In real applications, we usually want:
- A fixed system role (how the model should behave)
- A dynamic user message (the user’s question)
ChatPromptTemplate gives us this structure.
from langchain_core.prompts import ChatPromptTemplate
prompt = ChatPromptTemplate.from_messages([
("system", "You are an expert AI engineer. Provide clear, practical answers."),
("user", "{input}")
])
print(prompt)
Explanation:
"system"– defines the role and behaviour of the model"user"– represents the user’s message{input}– a placeholder that we’ll fill in at runtime
6. Creating a Simple Chain: prompt | llm
LangChain’s “runnable” concept allows us to chain components using the | (pipe) operator.
chain = prompt | llm
What this chain does:
- Takes an input dictionary, e.g.
{"input": "What is LangSmith used for?"} - Fills the prompt template
- Sends the final prompt to the LLM
- Returns an
AIMessage
Let’s run it:
response = chain.invoke({"input": "What is LangSmith useful for?"})
print(response)
print(type(response))
You’ll see an AIMessage again.
To get the text only:
print(response.content)
Check LangSmith again; you’ll now see a more detailed trace:
- A runnable sequence:
ChatPromptTemplate -> ChatOpenAI - The exact system and user messages
- Tokens, latency, cost
7. Cleaning Up the Output with StrOutputParser
Working with AIMessage objects is fine, but often we just want a plain string.

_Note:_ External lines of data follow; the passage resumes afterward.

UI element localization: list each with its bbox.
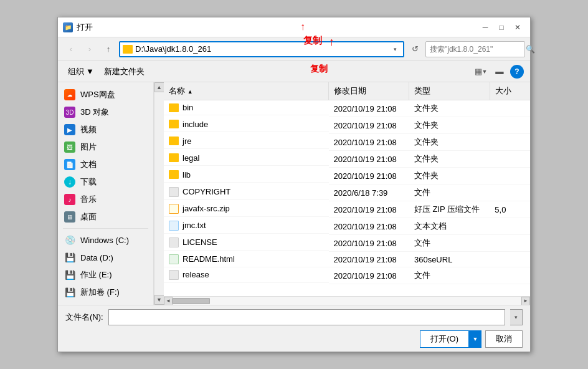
h-scroll-track <box>173 297 521 305</box>
open-btn-group: 打开(O) ▼ <box>420 330 481 348</box>
file-type: 文件夹 <box>409 117 490 134</box>
help-icon: ? <box>514 67 519 76</box>
bottom-bar: 文件名(N): ▾ 打开(O) ▼ 取消 <box>58 305 530 352</box>
sidebar-item-video[interactable]: ▶ 视频 <box>58 121 153 138</box>
table-row[interactable]: COPYRIGHT 2020/6/18 7:39 文件 <box>164 184 530 201</box>
sidebar-scroll-down[interactable]: ▼ <box>154 295 164 305</box>
file-type: 文本文档 <box>409 218 490 235</box>
sidebar-item-music[interactable]: ♪ 音乐 <box>58 191 153 208</box>
organize-button[interactable]: 组织 ▼ <box>64 65 98 79</box>
scroll-right-button[interactable]: ► <box>521 297 530 305</box>
table-row[interactable]: legal 2020/10/19 21:08 文件夹 <box>164 151 530 168</box>
column-type[interactable]: 类型 <box>409 82 490 100</box>
title-bar-left: 📁 打开 <box>63 22 93 33</box>
search-bar: 🔍 <box>425 41 525 57</box>
dialog-icon: 📁 <box>63 22 73 32</box>
file-date: 2020/10/19 21:08 <box>329 201 409 218</box>
file-table-header: 名称 ▲ 修改日期 类型 大小 <box>164 82 530 100</box>
maximize-button[interactable]: □ <box>494 21 509 34</box>
table-row[interactable]: include 2020/10/19 21:08 文件夹 <box>164 117 530 134</box>
sidebar-item-picture[interactable]: 🖼 图片 <box>58 138 153 156</box>
sidebar-item-work-label: 作业 (E:) <box>80 269 112 280</box>
sidebar-item-doc[interactable]: 📄 文档 <box>58 156 153 173</box>
filename-dropdown-button[interactable]: ▾ <box>510 309 523 325</box>
folder-icon <box>169 153 179 162</box>
file-name: README.html <box>183 254 235 264</box>
search-input[interactable] <box>430 45 523 54</box>
sidebar-item-wps[interactable]: ☁ WPS网盘 <box>58 86 153 103</box>
table-row[interactable]: README.html 2020/10/19 21:08 360seURL <box>164 252 530 267</box>
wps-icon: ☁ <box>64 89 75 100</box>
table-row[interactable]: javafx-src.zip 2020/10/19 21:08 好压 ZIP 压… <box>164 201 530 218</box>
file-name: legal <box>183 153 199 163</box>
minimize-button[interactable]: ─ <box>478 21 493 34</box>
file-type: 文件 <box>409 184 490 201</box>
file-size <box>490 151 530 168</box>
file-table-body: bin 2020/10/19 21:08 文件夹 include 2020/10… <box>164 100 530 284</box>
sidebar-item-windows[interactable]: 💿 Windows (C:) <box>58 231 153 249</box>
dialog-title: 打开 <box>77 22 93 33</box>
list-view-button[interactable]: ▬ <box>491 64 508 79</box>
sidebar-item-3d[interactable]: 3D 3D 对象 <box>58 103 153 121</box>
forward-button[interactable]: › <box>82 41 98 57</box>
open-dialog: 📁 打开 ─ □ ✕ ‹ › ↑ ▾ ↺ 🔍 复制 ↑ <box>57 17 531 352</box>
address-dropdown-button[interactable]: ▾ <box>389 41 401 57</box>
file-size: 5,0 <box>490 201 530 218</box>
sidebar-item-download[interactable]: ↓ 下载 <box>58 173 153 191</box>
file-name: COPYRIGHT <box>183 187 230 196</box>
zip-icon <box>169 204 179 214</box>
up-button[interactable]: ↑ <box>100 41 116 57</box>
table-row[interactable]: bin 2020/10/19 21:08 文件夹 <box>164 100 530 117</box>
file-date: 2020/10/19 21:08 <box>329 267 409 284</box>
windows-drive-icon: 💿 <box>64 234 75 246</box>
file-pane: 名称 ▲ 修改日期 类型 大小 bin 2020/10/19 21:08 文件夹 <box>164 82 530 296</box>
filename-label: 文件名(N): <box>65 312 103 323</box>
file-date: 2020/10/19 21:08 <box>329 252 409 267</box>
address-bar: ▾ <box>119 41 404 57</box>
new-folder-button[interactable]: 新建文件夹 <box>100 65 148 79</box>
h-scroll-thumb[interactable] <box>173 298 210 304</box>
back-button[interactable]: ‹ <box>63 41 79 57</box>
refresh-button[interactable]: ↺ <box>407 41 423 57</box>
sidebar-item-work[interactable]: 💾 作业 (E:) <box>58 266 153 284</box>
table-row[interactable]: jre 2020/10/19 21:08 文件夹 <box>164 134 530 151</box>
file-type: 文件夹 <box>409 168 490 184</box>
grid-view-button[interactable]: ▦ ▼ <box>473 64 489 79</box>
new-drive-icon: 💾 <box>64 287 75 298</box>
filename-input[interactable] <box>108 309 505 325</box>
address-input[interactable] <box>135 44 387 54</box>
file-size <box>490 252 530 267</box>
file-type: 文件 <box>409 267 490 284</box>
action-bar: 组织 ▼ 新建文件夹 ▦ ▼ ▬ ? <box>58 61 530 82</box>
column-size[interactable]: 大小 <box>490 82 530 100</box>
address-folder-icon <box>123 45 133 54</box>
organize-label: 组织 <box>68 66 84 77</box>
list-view-icon: ▬ <box>495 67 503 76</box>
column-date[interactable]: 修改日期 <box>329 82 409 100</box>
open-button[interactable]: 打开(O) <box>420 330 469 348</box>
table-row[interactable]: release 2020/10/19 21:08 文件 <box>164 267 530 284</box>
table-row[interactable]: lib 2020/10/19 21:08 文件夹 <box>164 168 530 184</box>
desktop-icon: 🖥 <box>64 211 75 223</box>
file-type: 360seURL <box>409 252 490 267</box>
column-name[interactable]: 名称 ▲ <box>164 82 329 100</box>
cancel-button[interactable]: 取消 <box>485 330 523 348</box>
file-size <box>490 235 530 252</box>
file-type: 文件夹 <box>409 134 490 151</box>
open-dropdown-button[interactable]: ▼ <box>469 330 481 348</box>
file-name: lib <box>183 170 191 180</box>
file-icon <box>169 237 179 247</box>
help-button[interactable]: ? <box>510 65 524 79</box>
table-row[interactable]: jmc.txt 2020/10/19 21:08 文本文档 <box>164 218 530 235</box>
sidebar-item-desktop[interactable]: 🖥 桌面 <box>58 208 153 226</box>
3d-icon: 3D <box>64 107 75 118</box>
file-date: 2020/10/19 21:08 <box>329 151 409 168</box>
close-button[interactable]: ✕ <box>510 21 525 34</box>
sidebar-item-data[interactable]: 💾 Data (D:) <box>58 249 153 266</box>
sidebar-scroll-up[interactable]: ▲ <box>154 82 164 92</box>
table-row[interactable]: LICENSE 2020/10/19 21:08 文件 <box>164 235 530 252</box>
sidebar-item-doc-label: 文档 <box>80 159 97 170</box>
scroll-left-button[interactable]: ◄ <box>164 297 173 305</box>
sidebar-item-wps-label: WPS网盘 <box>80 89 115 100</box>
sidebar-item-new[interactable]: 💾 新加卷 (F:) <box>58 284 153 301</box>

For that, we use StrOutputParser.
from langchain_core.output_parsers import StrOutputParser output_parser = StrOutputParser()
Now let’s extend our chain:
# New chain: Prompt → LLM → OutputParser
chain = prompt | llm | output_parser
response = chain.invoke({
"input": "Explain what LangSmith is and why it is helpful."
})
print(response)
print(type(response))
This time, response is a plain str, not an AIMessage.
Why this is useful:
- Easier to log or display in your UI
- Perfect for simple experiments and notebooks
- You can later replace
StrOutputParserwith a custom parser (e.g., JSON, Pydantic models, etc.)
In LangSmith, you’ll now see the full runnable stack:
ChatPromptTemplateChatOpenAIStrOutputParser
You can inspect each step’s input and output.